Question

I'm maintaining a multiuser Access 2000 DB linked to an MSSQL2000 database, not written by me.

The database design is very poor, so you'll have to bear with me.

On the 'Customer' form there's a 'Customer_ID' field that by default needs to get the next available customer ID, but the user has the option of overriding this choice with an existing customer ID.

Now, the Customer_ID field is not the PK of the Customer table. It's also not unique.

If a customer calls twice to submit a job, the table will get two records, each with the same customer information, and the same customer ID.

If a user creates a new ticket, Access does a quick lookup for the next available customer ID and fills it in. But it doesn't save the record. Obviously a problem - two users editing have to keep track of each others' work so they don't dupe up a customer ID.

So I want to modify the "new record" button so it saves the ticket right after creating a new one.

Problem is, when I test the change, I get "This record has been changed by another user since you started editing it".

Definitely no other users on the DB. The 'other user' was presumably my forced save.

Any ideas?

Was it helpful?

Solution

Take a look at your linked table in SQL Server 2000. Does it have a field containing the bit datatype? Access will give you this error message in a linked table scenario if you have a bit field which does not have a default value.

It might not be what's wrong in your case, but I've experienced the same in an Access 2007 database and tracked the problem to a bit field with no default value.

OTHER TIPS

I have seen this behaviour before and this fixed it for me:

Try to add a TimeStamp field to the table (just add this field and update your linked tables. You do not need to fill this field with any kind of data).

The error you're getting usually happens when:

  1. you are editing a record in a form and the form is dirty (i.e., edits not saved),

AND

  1. you run code that uses DAO or ADO to run SQL to update the same record.

To Jet, that's two "users", because it's two different edit operations. The underlying table has been updated by the SQL update, while the data in the form buffer is now out of date.

The usual solution is to force a save before running the SQL update:

  If Me.Dirty Then
     Me.Dirty = False
  End If
  [run your SQL update here]

But if you're using forms to edit the record, you ought to do all updates in the form, rather than resorting to SQL to do the update.

The situation you describe with generating your own sequence ought to be done in this fashion:

  1. user hits NEW RECORD button.

  2. calc next sequence value and store it in a variable.

  3. insert a new record with that sequence value via a SQL INSERT.

4a. if your form is bound to all the records in the table, requery the data editing form (assuming the NEW RECORD button is on the form where users edit the data), and use bookmark navigation to move to the new record with the sequence value that you stored in the variable in step 2.
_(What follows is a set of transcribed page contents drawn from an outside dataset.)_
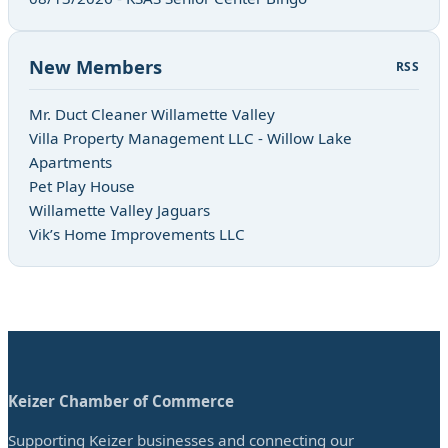
New Members
RSS
Mr. Duct Cleaner Willamette Valley
Villa Property Management LLC - Willow Lake
Apartments
Pet Play House
Willamette Valley Jaguars
Vik’s Home Improvements LLC
Keizer Chamber of Commerce
Supporting Keizer businesses and connecting our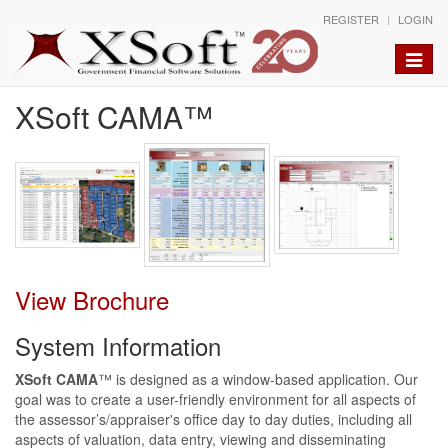
REGISTER
LOGIN
Toggle
naviga
XSoft CAMA™
View Brochure
System Information
XSoft CAMA
™ is designed as a window-based application. Our
goal was to create a user-friendly environment for all aspects of
the assessor’s/appraiser's office day to day duties, including all
aspects of valuation, data entry, viewing and disseminating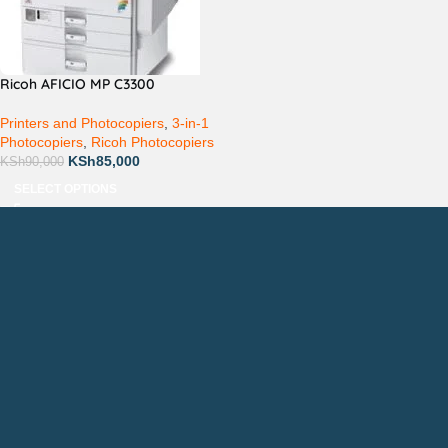
Ricoh AFICIO MP C3300
Printers and Photocopiers
,
3-in-1
Photocopiers
,
Ricoh Photocopiers
KSh
85,000
KSh
90,000
SELECT OPTIONS
Countrywide Delivery
Technical Support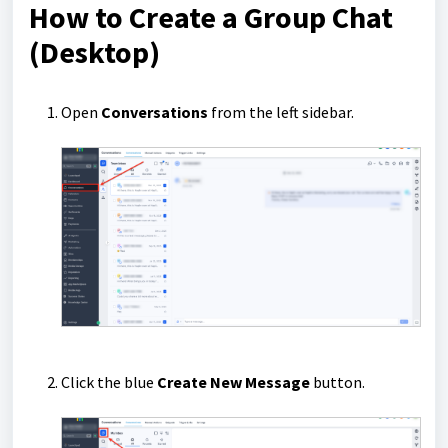
How to Create a Group Chat
(Desktop)
Open
Conversations
from the left sidebar.
Click the blue
Create New Message
button.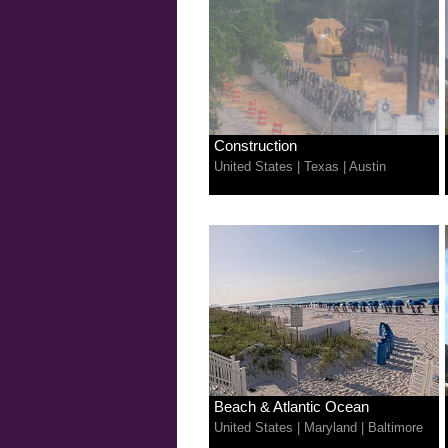
Construction
United States
|
Texas
|
Austin
Beach & Atlantic Ocean
United States
|
Maryland
|
Baltimore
4b. If your form is not bound to all the records (as it shouldn't be if it's a well-designed database), you would just change the recordsource of the form to load only the new record.

Another alternative is to avoid the SQL INSERT and requery (or resetting the recordsource) and simply add a new record in the existing form, set the sequence field to the new value and immediately save the record.

The key point is that for this to work in a multi-user environment, the record has to be saved just as soon as the sequence value is assigned to it -- you can't leave the record hanging out there unsaved, because that means the identical sequence value is available to other users, which is just asking for a disaster.

This is an old question, which I've come across from Google, so I will submit my answer.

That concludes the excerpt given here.